Emerytura matczyna - nowe świadczenie dla rodziców?
Jak wyjaśniła Minister Rodziny, Pracy i Polityki Społecznej Elżbieta Rafalska, nowe świadczenia mają być wsparciem dla matek, które nie nabyły uprawnień do świadczenia z ZUS czy KRUS bądź mają emeryturę niższą niż minimalna. Świadczenie będzie przysługiwało matkom, które nie mają 20 lat stażu pracy, wymaganego do uzyskania emerytury, a osiągnęły wiek 60 lat. Świadczenie ma przysługiwać także ojcom, którzy wychowali co najmniej czworo dzieci.
Zgodnie z wcześniejszymi zapowiedziami, projekt o tzw. matczynych emeryturach miał być omawiany we wtorek.
Świadczenie nie będzie przysługiwać osobie, którą sąd pozbawił władzy rodzicielskiej, lub której sąd ograniczył władzę rodzicielską przez umieszczenie dziecka w pieczy zastępczej oraz w przypadku długotrwałego zaprzestania wychowania małoletnich dzieci, np. ze względu na długotrwałe odbywanie kary pozbawienia wolności, uniemożliwiającego sprawowanie opieki nad dziećmi.
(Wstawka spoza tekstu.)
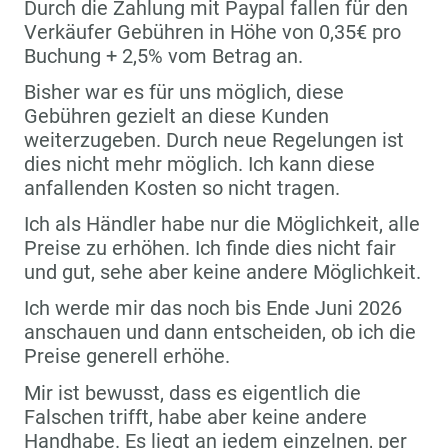
Durch die Zahlung mit Paypal fallen für den
Verkäufer Gebühren in Höhe von 0,35€ pro
Buchung + 2,5% vom Betrag an.
Bisher war es für uns möglich, diese
Gebühren gezielt an diese Kunden
weiterzugeben. Durch neue Regelungen ist
dies nicht mehr möglich. Ich kann diese
anfallenden Kosten so nicht tragen.
Ich als Händler habe nur die Möglichkeit, alle
Preise zu erhöhen. Ich finde dies nicht fair
und gut, sehe aber keine andere Möglichkeit.
Ich werde mir das noch bis Ende Juni 2026
anschauen und dann entscheiden, ob ich die
Preise generell erhöhe.
Mir ist bewusst, dass es eigentlich die
Falschen trifft, habe aber keine andere
Handhabe. Es liegt an jedem einzelnen, per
Projekt przewiduje, że nowe świadczenia będą przysługiwały matkom, które urodziły i wychowały przynajmniej czworo dzieci, będą miały prawo do minimalnej emerytury. Otrzymają je osoby, które mają prawo do emerytury, ale jest ona niższa niż minimalna, która od marca będzie wynosiła 1100 złotych.
O świadczenie będą mogli się ubiegać także mężczyźni po osiągnięciu 65 lat, którzy samotnie wychowali czwórkę dzieci. Świadczenie będzie przyznawane na wniosek osoby uprawnionej.
Projekt przygotował resort rodziny, pracy i polityki społecznej. Resort szacuje, że z tej pomocy skorzysta nawet 90 tysięcy osób, które nie wypracowały wymaganego do emerytury stażu i ponad 20 tysięcy osób, które pobierają emeryturę, ale jest niższa od minimalnej.
Planuje się, że ustawa wejdzie w życie 1 marca. Kilka dni temu minister rodziny Elżbieta Rafalska zapewniała, że w budżecie na 2019 rok zabezpieczone zostały pieniądze na realizację programu. Na wypłaty tych świadczeń rząd ma przeznaczyć ponad 960 milionów złotych z rezerwy celowej zapisanej w budżecie państwa.
Rząd chce wesprzeć takie matki, by w przyszłości nie borykały się chociażby z problemem ubóstwa - zaznaczyła minister.
Wyjaśniła, że o takie świadczenie będą mogli ubiegać się także ojcowie, którzy wychowali co najmniej czwórkę dzieci, w sytuacji śmierci matki bądź porzucenia przez nią dzieci.
Minister Elżbieta Rafalska zaznaczyła, że nowe rozwiązanie ma rekompensować rodzicom trudny okres transformacji, kiedy wielu Polaków nie mogło znaleźć zatrudnienia, pracowano w szarej strefie, wiele osób nie ma udokumentowanego stażu pracy i znalazło się poza systemem ubezpieczeniowym.
Minister wyjaśniła, że z szacunków wynika, że o świadczenie uzupełniające będzie mogło ubiegać się około 90 tysięcy mam a w niektórych przypadkach także ojców.
Na wypłaty tych świadczeń rząd ma przeznaczyć ponad 960 milionów złotych z rezerwy celowej zapisanej w budżecie państwa. Minister Elżbieta Rafalska zwróciła uwagę, że zgodnie z obowiązującym obecnie wiekiem emerytalnym o świadczenie uzupełniające będą mogły ubiegać się osoby mające co najmniej 60 lat w przypadku kobiet i 65 lat w przypadku mężczyzn.